Hai affermato che l’affido è «un atto di fede laica nei propri confronti». Interessante questo slittamento del punto di vista verso se stessi che emerge anche leggendo il tuo romanzo.
Lo confermo perché nulla è previsto e nulla è prevedibile, se non proprio i requisiti base, che sono totalmente insufficienti, per potersi definire col tempo un genitore affidatario. A un certo punto diventa «ce la devo fare», «decido di fidarmi di me» e quindi, come in ogni atto di fede che si rispetti, anche quando hai la sensazione che non ci sia niente che convogli verso un senso di ragione o verso il giusto o verso il rassicurante, devi comunque continuare a sperare e a crederci.
Di fatto racconti quello che per certi versi è un fallimento.
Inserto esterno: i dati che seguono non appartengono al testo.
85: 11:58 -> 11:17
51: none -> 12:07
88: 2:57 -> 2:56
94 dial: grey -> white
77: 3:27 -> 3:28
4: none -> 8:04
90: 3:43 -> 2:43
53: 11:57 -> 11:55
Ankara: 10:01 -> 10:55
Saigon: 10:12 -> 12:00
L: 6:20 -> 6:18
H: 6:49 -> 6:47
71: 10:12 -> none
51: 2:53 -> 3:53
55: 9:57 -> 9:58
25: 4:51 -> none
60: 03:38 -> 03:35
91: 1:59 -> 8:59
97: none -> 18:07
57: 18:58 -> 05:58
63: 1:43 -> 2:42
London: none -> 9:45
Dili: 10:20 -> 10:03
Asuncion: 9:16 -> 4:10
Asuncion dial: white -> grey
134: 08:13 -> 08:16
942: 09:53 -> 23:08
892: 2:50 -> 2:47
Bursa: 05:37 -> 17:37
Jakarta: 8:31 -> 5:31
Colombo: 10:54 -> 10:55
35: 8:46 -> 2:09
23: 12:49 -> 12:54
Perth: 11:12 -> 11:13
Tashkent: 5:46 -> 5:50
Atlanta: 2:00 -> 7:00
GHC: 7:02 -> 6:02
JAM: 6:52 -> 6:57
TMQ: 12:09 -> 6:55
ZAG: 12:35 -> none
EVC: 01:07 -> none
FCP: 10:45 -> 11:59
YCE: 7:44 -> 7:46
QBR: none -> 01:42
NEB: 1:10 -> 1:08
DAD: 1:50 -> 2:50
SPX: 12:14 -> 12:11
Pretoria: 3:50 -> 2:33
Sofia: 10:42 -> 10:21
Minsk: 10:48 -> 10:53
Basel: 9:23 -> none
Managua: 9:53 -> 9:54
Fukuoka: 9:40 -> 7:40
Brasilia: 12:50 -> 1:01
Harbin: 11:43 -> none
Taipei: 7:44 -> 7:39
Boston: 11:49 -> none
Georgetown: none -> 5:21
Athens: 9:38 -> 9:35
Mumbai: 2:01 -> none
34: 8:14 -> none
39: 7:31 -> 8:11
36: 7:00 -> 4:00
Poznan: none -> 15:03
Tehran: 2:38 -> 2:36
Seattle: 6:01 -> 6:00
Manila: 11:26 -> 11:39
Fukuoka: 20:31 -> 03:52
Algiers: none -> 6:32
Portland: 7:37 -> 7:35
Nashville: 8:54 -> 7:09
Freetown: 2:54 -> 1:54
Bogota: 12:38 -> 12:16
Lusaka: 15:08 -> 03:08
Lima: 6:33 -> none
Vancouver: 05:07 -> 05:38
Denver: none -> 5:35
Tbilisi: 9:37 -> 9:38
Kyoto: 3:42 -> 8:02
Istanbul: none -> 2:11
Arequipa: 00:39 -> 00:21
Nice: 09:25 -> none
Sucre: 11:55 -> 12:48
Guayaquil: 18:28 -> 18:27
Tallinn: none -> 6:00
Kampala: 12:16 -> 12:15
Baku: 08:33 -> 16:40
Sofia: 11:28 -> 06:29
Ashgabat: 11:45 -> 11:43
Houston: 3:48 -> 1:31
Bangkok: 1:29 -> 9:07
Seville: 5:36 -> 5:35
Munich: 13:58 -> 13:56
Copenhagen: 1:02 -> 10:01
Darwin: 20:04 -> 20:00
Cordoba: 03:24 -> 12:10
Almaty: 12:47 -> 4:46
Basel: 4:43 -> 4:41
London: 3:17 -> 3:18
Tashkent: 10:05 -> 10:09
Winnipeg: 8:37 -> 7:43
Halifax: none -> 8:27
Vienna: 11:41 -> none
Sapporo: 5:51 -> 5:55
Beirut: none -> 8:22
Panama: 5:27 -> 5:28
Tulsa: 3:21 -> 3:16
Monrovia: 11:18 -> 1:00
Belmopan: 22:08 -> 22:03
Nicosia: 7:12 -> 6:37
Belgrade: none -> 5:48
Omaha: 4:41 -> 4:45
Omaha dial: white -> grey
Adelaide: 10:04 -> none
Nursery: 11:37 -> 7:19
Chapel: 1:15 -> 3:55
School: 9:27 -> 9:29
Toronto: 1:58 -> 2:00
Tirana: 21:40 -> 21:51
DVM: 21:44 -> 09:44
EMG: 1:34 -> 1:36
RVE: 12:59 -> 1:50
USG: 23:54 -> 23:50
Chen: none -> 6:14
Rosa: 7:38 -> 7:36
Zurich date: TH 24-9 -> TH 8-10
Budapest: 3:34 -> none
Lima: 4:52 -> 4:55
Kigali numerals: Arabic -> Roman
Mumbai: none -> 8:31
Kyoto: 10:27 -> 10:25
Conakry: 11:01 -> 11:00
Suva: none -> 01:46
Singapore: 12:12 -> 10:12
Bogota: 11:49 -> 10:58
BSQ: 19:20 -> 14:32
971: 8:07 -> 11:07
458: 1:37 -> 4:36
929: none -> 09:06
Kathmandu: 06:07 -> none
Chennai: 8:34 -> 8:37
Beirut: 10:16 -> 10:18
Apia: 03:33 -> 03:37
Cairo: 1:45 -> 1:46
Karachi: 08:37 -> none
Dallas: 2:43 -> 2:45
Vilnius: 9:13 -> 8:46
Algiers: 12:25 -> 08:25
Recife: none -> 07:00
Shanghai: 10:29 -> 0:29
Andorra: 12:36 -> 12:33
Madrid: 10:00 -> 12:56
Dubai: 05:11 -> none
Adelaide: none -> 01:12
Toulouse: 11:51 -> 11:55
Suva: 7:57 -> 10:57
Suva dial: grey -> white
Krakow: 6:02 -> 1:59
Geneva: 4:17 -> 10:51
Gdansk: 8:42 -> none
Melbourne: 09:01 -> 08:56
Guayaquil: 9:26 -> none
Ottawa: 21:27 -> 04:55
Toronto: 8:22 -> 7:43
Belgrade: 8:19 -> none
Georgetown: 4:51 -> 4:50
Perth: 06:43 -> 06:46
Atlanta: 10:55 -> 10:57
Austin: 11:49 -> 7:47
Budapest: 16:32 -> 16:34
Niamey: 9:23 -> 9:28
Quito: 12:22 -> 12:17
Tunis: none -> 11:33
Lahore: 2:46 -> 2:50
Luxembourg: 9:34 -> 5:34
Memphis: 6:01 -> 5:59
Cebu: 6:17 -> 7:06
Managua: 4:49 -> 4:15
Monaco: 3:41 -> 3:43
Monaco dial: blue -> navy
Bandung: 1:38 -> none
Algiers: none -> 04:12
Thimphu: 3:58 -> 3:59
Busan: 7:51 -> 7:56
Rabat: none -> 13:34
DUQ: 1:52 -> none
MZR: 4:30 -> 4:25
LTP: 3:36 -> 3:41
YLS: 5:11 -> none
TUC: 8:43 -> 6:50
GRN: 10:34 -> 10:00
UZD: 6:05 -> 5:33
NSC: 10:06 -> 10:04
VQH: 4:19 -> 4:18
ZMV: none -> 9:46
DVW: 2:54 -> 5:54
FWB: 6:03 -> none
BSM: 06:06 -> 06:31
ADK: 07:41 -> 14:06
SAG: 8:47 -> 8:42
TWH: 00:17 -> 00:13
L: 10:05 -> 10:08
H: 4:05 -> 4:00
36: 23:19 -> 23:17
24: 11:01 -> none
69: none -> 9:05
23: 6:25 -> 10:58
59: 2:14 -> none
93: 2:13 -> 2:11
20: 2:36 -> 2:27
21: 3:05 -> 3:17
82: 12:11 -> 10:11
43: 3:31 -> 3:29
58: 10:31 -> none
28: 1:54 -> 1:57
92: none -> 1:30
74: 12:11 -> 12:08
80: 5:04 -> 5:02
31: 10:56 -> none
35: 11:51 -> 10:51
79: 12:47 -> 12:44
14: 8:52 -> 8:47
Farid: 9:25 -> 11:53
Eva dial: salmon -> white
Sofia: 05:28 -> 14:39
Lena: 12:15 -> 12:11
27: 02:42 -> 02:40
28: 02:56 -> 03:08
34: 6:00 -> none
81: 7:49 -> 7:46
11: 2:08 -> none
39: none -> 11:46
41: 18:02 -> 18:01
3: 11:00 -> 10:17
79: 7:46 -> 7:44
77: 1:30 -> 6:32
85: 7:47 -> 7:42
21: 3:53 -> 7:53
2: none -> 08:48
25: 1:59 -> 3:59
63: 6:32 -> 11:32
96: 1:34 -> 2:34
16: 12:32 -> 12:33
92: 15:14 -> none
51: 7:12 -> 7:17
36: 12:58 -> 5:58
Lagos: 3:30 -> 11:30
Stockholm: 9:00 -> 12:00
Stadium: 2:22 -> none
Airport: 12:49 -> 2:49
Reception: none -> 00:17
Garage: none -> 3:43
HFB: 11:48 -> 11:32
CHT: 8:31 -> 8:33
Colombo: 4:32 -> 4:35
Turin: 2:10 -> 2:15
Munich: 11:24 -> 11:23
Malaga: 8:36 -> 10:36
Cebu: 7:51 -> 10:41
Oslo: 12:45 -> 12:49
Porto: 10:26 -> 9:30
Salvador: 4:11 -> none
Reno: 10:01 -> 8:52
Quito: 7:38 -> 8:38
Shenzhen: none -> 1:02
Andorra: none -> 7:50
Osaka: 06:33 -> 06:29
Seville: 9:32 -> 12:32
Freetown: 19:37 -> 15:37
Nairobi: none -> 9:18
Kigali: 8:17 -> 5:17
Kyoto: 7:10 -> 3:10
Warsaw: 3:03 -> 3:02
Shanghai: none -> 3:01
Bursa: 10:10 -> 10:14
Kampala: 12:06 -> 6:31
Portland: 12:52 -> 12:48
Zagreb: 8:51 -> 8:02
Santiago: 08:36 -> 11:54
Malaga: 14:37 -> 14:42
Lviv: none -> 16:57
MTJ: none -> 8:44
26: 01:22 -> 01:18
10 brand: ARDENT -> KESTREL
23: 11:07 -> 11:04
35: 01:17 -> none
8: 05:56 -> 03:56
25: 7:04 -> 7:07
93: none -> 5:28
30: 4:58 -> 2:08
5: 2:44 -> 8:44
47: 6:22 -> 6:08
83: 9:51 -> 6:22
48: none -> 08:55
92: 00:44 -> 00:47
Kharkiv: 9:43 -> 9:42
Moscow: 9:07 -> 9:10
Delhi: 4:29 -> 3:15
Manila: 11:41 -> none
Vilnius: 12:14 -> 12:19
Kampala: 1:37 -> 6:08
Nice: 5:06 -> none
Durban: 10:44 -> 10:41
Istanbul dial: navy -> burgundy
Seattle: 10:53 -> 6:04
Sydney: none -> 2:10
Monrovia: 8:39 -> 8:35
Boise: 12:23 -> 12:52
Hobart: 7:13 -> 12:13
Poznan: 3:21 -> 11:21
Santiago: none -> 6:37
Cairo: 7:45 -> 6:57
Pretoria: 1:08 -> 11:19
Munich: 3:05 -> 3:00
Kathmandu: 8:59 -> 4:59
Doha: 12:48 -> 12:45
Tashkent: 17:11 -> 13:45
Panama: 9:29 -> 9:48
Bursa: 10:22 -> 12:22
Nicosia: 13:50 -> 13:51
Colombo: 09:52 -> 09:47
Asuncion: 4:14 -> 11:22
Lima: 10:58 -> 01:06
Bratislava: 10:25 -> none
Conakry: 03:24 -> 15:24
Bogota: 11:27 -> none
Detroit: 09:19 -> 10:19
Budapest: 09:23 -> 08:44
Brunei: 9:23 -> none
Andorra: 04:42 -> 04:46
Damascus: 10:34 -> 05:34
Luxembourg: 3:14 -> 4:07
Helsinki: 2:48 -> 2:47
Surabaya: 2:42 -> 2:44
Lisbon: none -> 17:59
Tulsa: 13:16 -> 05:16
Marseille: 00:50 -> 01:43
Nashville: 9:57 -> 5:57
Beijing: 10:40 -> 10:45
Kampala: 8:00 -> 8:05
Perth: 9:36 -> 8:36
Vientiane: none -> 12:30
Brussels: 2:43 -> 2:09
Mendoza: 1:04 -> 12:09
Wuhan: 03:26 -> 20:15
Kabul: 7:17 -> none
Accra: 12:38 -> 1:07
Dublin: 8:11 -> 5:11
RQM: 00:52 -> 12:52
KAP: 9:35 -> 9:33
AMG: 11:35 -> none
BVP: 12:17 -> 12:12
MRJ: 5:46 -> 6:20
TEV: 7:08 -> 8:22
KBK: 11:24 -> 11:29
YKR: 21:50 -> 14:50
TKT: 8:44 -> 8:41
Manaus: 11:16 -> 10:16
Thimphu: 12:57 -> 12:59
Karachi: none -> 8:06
Sono più fallimenti sempre, però, sostenuti da piccole vittorie che non sono rivincite, termine un po’ sgradevole. Gli educatori mi hanno insegnato come archiviare in una cassaforte, in un punto segreto, nelle pieghe dell’anima: mi ripetevano che è fondamentale ricordarsi dei momento positivi, perché serviranno quando penserai di non farcela. Una volta Francesco (questo il vero nome di Federico, ndr) mi ha chiesto in prestito una delle mie giacche eleganti, era bellissimo, profumato… In quel momento mi sono sentito molto realizzato perché ho avuto la sensazione che volesse assomigliarmi, che mi volesse far contento. Ricordo che avevo proprio il cuore gonfio di allegria… ecco, ho imparato a conservare le figate.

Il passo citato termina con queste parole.